Do not make 1928 look like:

- Generic Bauhaus primary-color decoration without typographic method.
- Swiss International Style from the 1950s.
- A sterile white villa with no social or planning program.
- Mickey Mouse nostalgia from later color eras.
- Streamline Moderne from the late 1930s.
- Deco sunbursts with no functional counterargument.
- A modern UI grid with no paper, ink, or print-production logic.
- Tubular furniture without cane, shadow, or structural explanation.
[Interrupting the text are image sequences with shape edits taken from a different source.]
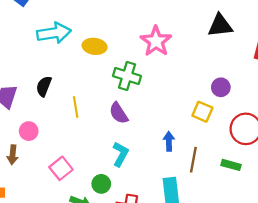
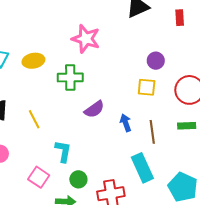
purple semicircle: (119, 113) -> (94, 109), moved, turned -75
cyan L-shape: (121, 154) -> (63, 151), moved

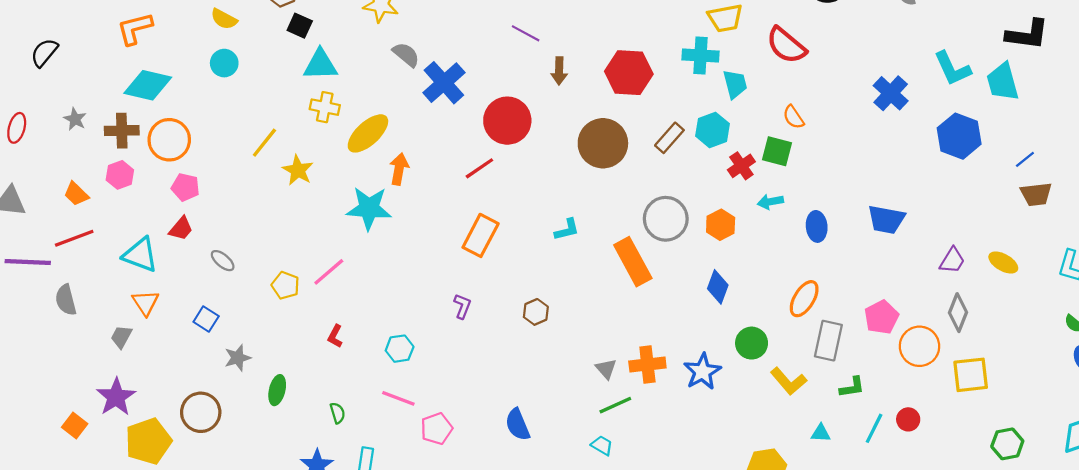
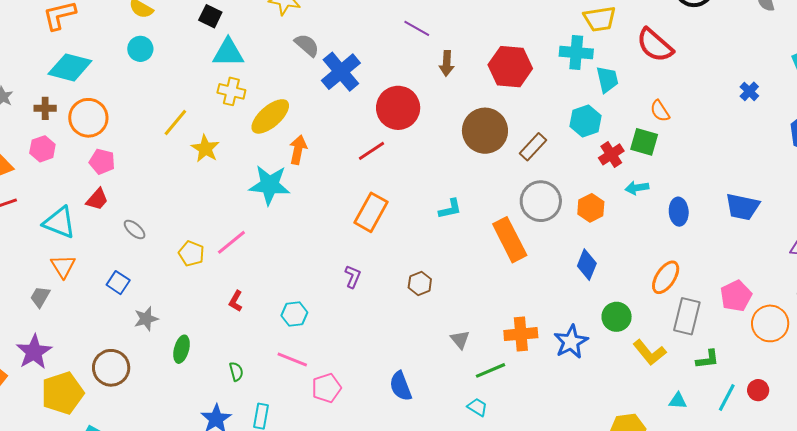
blue cross: (891, 93) -> (749, 91), size x0.6
brown cross: (122, 131) -> (45, 108), size x0.7
brown rectangle: (669, 138) -> (533, 147), moved
gray triangle: (606, 369) -> (460, 340), moved

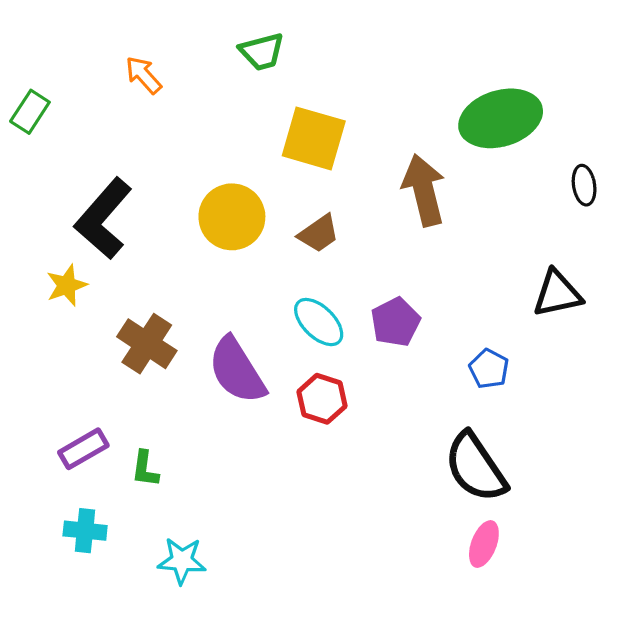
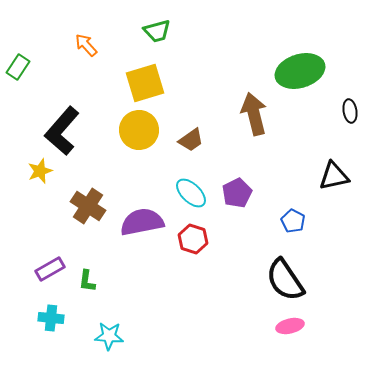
yellow square: (314, 138) -> (145, 83), moved, turned -33
purple semicircle: (237, 370) -> (142, 222), turned 111
pink ellipse: (484, 544) -> (290, 326), turned 56

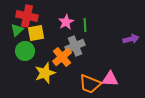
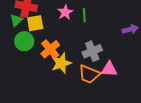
gray cross: (75, 46) -> (92, 51), moved
orange cross: (62, 57) -> (50, 49), moved
yellow star: (45, 73) -> (61, 63), moved

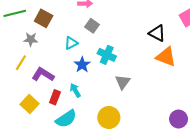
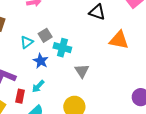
gray square: (92, 26) -> (45, 35), moved, turned 32
black triangle: (157, 33) -> (97, 12), moved
cyan arrow: (75, 90) -> (38, 86), turned -96

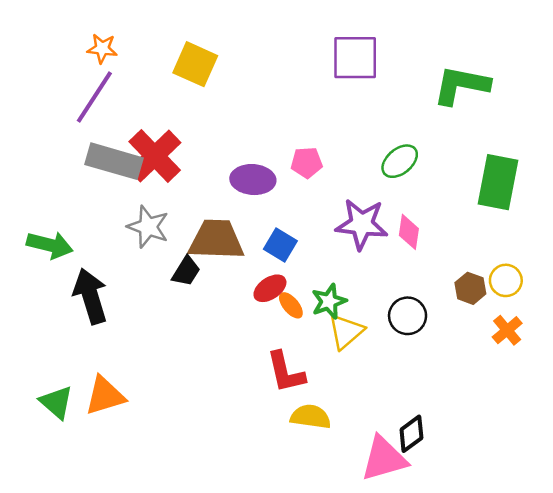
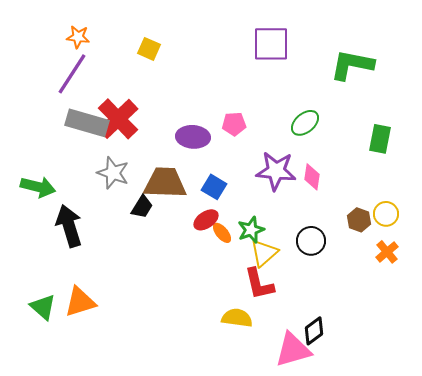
yellow square: (195, 64) -> (149, 49), size x0.7
green rectangle: (498, 182) -> (380, 139), size x0.7
red L-shape: (286, 372) -> (259, 284), moved

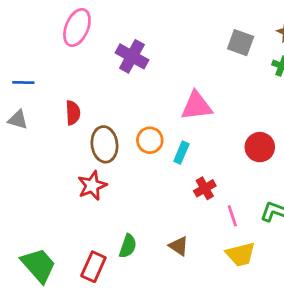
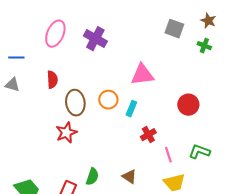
pink ellipse: (77, 28) -> (55, 34), moved

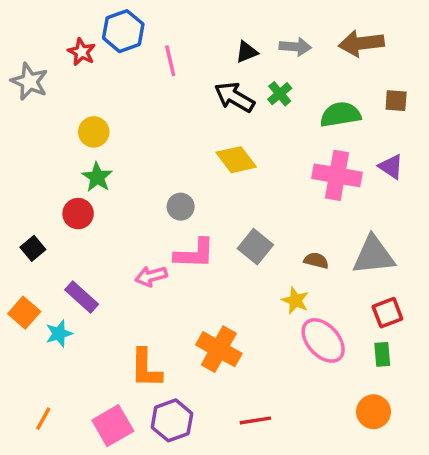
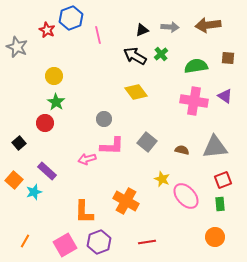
yellow star: (295, 300) -> (162, 179), moved

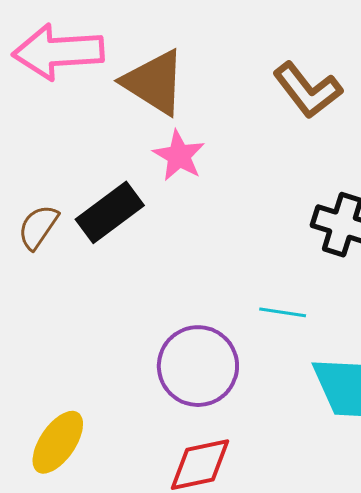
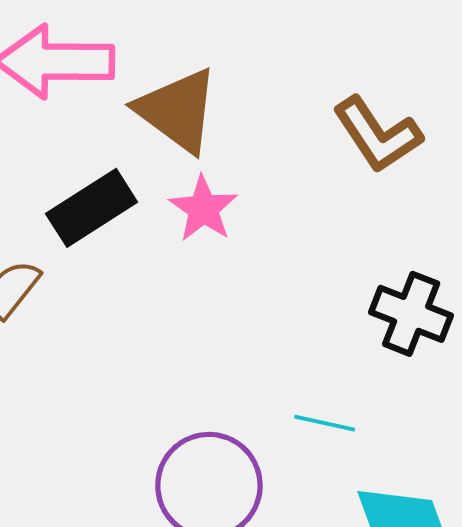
black rectangle: (110, 212) -> (92, 208), moved

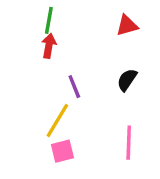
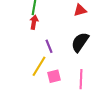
black semicircle: (127, 80) -> (80, 42), size x1.5
pink square: (62, 151) -> (54, 76), moved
For 1928, the era should feel like **a rulebook, a congress, a chair, and a cartoon all learning machine rhythm**.

## Design prompt seeds

```text
Design this through a 1928 lens: Tschichold has published Die neue Typographie,
CIAM has formed at La Sarraz, Hannes Meyer directs the Bauhaus, and Steamboat
Willie makes synchronized motion feel designed. Keep print method, social
architecture, and sound timing historically distinct.
```

```text
Give me three 1928-informed directions:
1. New Typography manual
2. CIAM housing program
3. Sound cartoon timing
For each, explain the historical lineage, typography, material, motion, layout,
and what to avoid.
```

```text
Critique this interface as if it were made in 1928. Does it understand
Tschichold's functional typography, CIAM's social planning, Bauhaus method, or
early synchronized animation? What evidence supports that claim?
```

## Reference artifacts

### Objects

- Jan Tschichold's *Die neue Typographie*.
- Marcel Breuer's B32/Cesca chair type.
- Bauhaus workshop furniture, lamps, textiles, and printed matter under Hannes Meyer.
- Radios, cameras, and travel goods of late-1920s machine culture.
- Graf Zeppelin material and airship travel ephemera.

### Print and graphics

- Tschichold's New Typography diagrams and examples.
- Bauhaus magazine and exhibition graphics.
- CIAM La Sarraz documents and architectural publications.
- Late-1920s Cassandre travel posters.
- Black-and-white publicity for *Steamboat Willie* and early sound cartoons.

### Spaces

- La Sarraz Castle as the founding CIAM meeting site.
- Bauhaus Dessau under Hannes Meyer.
- Villa Savoye as commission/design project in Poissy.
- Maison de Verre construction context in Paris.
- Cinema theaters adapting to sound and animated shorts.

## Sources

Primary references for this year, by institution and work (consult directly for
verified detail): Jan Tschichold, *Die neue Typographie* (Berlin, 1928); CIAM
records on the 1928 La Sarraz founding; Bauhaus Dessau histories of Hannes
Meyer's 1928 directorship; Le Corbusier and Pierre Jeanneret records for the
Villa Savoye commission; Marcel Breuer furniture histories for the B32/Cesca
chair; Walt Disney records for *Steamboat Willie* (1928); film histories of
Dreyer's *The Passion of Joan of Arc*; and music histories of Ravel's *Bolero*.